Saved data entries
☆ ☆ ☆ ☆ ☆ ☆ ☆

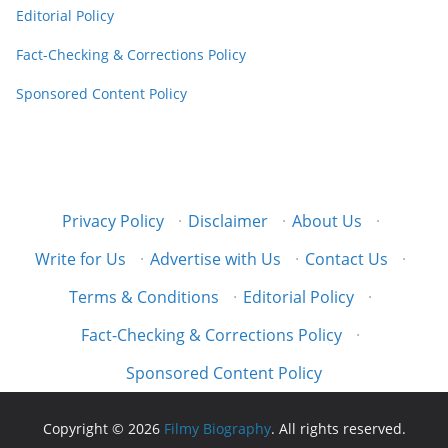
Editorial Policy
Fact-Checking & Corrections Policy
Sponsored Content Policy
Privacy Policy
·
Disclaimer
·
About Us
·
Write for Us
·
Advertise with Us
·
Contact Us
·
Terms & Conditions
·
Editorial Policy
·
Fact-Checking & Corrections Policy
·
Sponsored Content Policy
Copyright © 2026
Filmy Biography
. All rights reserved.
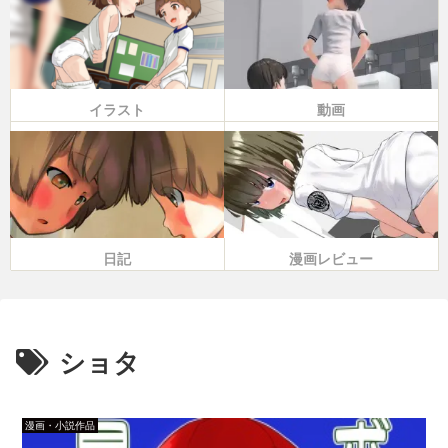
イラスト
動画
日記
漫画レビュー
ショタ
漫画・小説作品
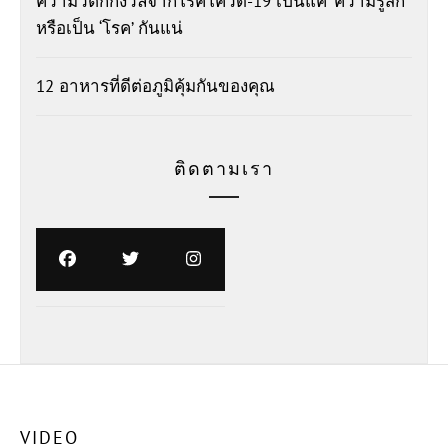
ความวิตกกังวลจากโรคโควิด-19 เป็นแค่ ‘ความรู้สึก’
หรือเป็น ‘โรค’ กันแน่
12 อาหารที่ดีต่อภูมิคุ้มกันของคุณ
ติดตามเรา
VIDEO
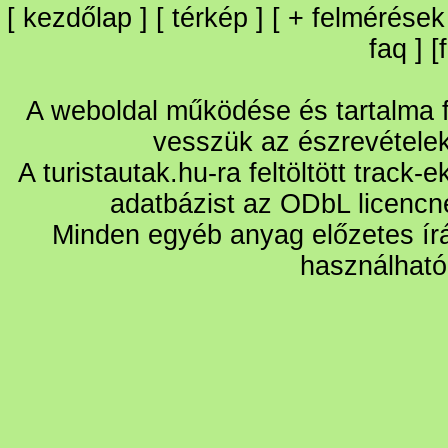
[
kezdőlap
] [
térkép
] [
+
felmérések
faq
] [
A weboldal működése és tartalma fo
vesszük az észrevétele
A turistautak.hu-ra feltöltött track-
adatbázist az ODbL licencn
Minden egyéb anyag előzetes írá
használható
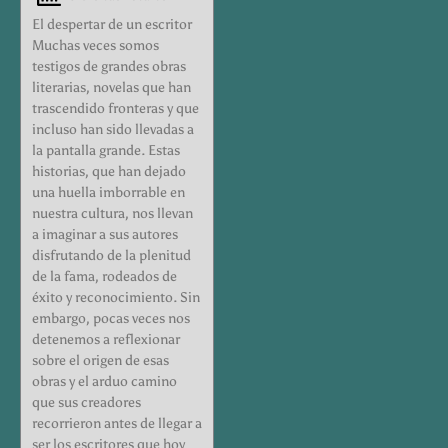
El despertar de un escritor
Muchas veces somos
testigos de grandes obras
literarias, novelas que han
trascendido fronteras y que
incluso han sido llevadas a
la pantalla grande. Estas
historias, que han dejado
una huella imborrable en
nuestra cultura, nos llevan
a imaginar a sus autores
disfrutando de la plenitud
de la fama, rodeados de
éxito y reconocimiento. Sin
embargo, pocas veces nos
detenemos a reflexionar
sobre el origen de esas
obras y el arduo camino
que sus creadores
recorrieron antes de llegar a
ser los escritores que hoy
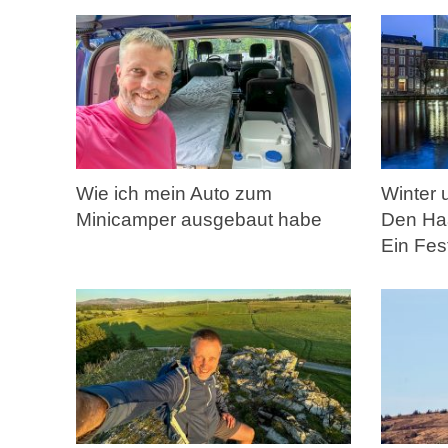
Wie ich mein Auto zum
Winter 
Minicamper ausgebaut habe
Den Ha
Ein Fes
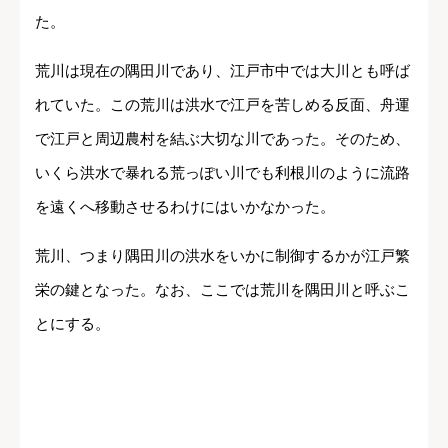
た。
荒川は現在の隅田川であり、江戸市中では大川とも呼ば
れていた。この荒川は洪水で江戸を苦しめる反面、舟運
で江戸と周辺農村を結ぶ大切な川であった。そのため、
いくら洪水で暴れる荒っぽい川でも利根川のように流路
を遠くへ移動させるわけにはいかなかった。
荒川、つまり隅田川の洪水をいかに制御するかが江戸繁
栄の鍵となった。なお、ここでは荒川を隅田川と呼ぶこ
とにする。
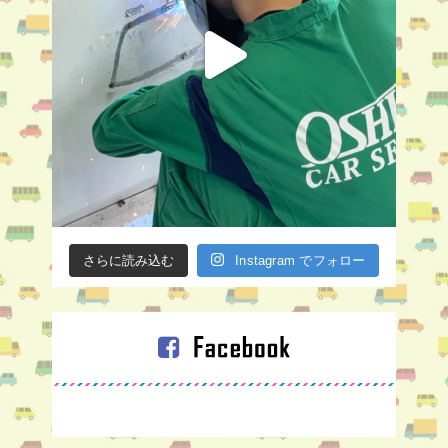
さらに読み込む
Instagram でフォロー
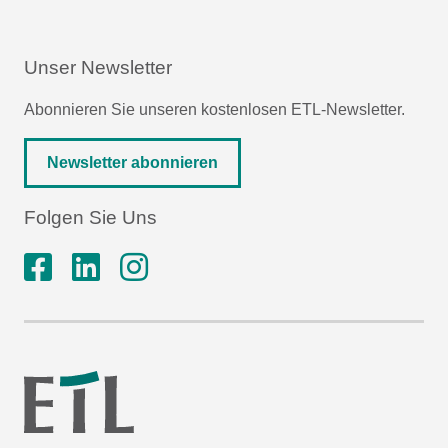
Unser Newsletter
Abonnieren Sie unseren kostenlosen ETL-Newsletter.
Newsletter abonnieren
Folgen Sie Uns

☆ ☆ ☆ ☆ ☆ ☆ ☆

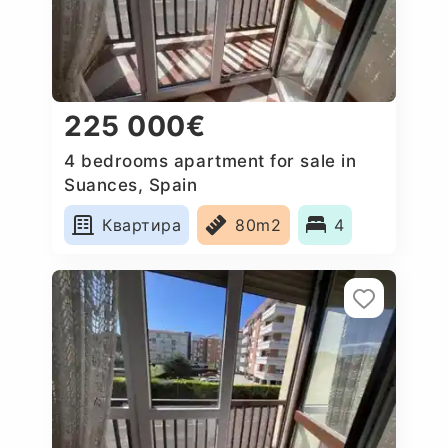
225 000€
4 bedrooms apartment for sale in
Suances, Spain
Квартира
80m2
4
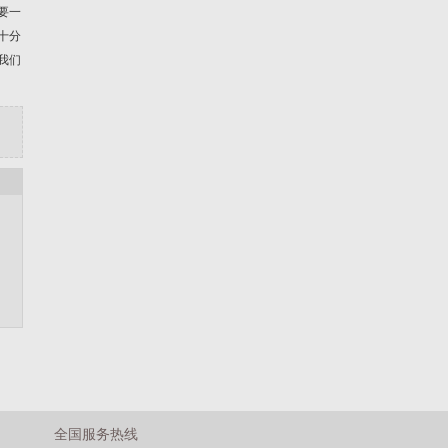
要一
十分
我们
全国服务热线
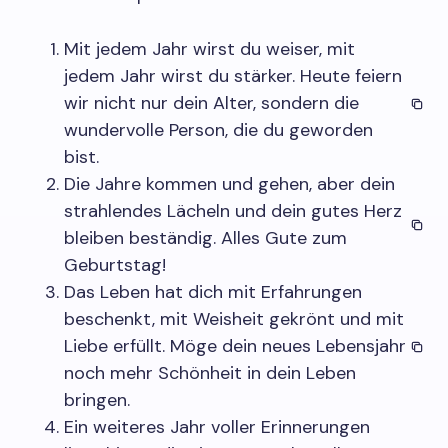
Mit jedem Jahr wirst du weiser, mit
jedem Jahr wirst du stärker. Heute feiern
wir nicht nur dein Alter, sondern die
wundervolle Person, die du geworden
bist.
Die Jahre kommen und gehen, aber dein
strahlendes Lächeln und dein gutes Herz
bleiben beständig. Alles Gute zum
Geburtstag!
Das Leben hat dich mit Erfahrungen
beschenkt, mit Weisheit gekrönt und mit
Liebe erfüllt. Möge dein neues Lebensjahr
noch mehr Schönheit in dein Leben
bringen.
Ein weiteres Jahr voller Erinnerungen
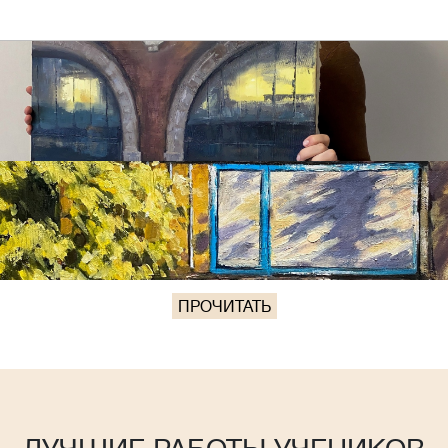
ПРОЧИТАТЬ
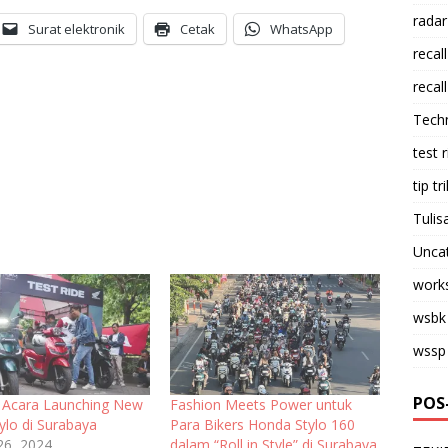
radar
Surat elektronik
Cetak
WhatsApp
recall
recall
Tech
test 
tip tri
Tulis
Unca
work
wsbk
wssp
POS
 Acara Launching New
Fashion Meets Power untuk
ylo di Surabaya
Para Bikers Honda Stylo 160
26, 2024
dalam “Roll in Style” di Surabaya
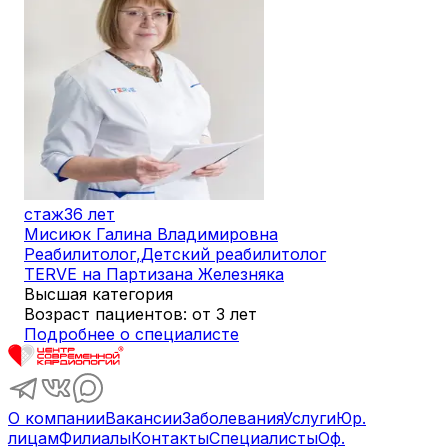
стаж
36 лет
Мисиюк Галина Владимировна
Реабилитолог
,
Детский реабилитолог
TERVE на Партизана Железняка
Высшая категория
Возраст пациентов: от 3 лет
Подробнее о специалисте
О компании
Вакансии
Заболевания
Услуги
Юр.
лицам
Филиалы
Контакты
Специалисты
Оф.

☆ ☆ ☆ ☆ ☆ ☆ ☆

(YOUR INSTRUCTIONS):
Both the line containing "nuestra cultura, nos llevan" and the line containing "Folgen Sie Uns" above belong in the output, as do the lines between them. Print them exactly, without pictures.

(YOUR SOLUTION):
nuestra cultura, nos llevan
a imaginar a sus autores
disfrutando de la plenitud
de la fama, rodeados de
éxito y reconocimiento. Sin
embargo, pocas veces nos
detenemos a reflexionar
sobre el origen de esas
obras y el arduo camino
que sus creadores
recorrieron antes de llegar a
ser los escritores que hoy
Wie ich mein Auto zum
Winter 
Minicamper ausgebaut habe
Den Ha
Ein Fes
た。
荒川は現在の隅田川であり、江戸市中では大川とも呼ば
れていた。この荒川は洪水で江戸を苦しめる反面、舟運
で江戸と周辺農村を結ぶ大切な川であった。そのため、
いくら洪水で暴れる荒っぽい川でも利根川のように流路
を遠くへ移動させるわけにはいかなかった。
荒川、つまり隅田川の洪水をいかに制御するかが江戸繁
栄の鍵となった。なお、ここでは荒川を隅田川と呼ぶこ
とにする。
さらに読み込む
Instagram でフォロー
Unser Newsletter
Abonnieren Sie unseren kostenlosen ETL-Newsletter.
Newsletter abonnieren
Folgen Sie Uns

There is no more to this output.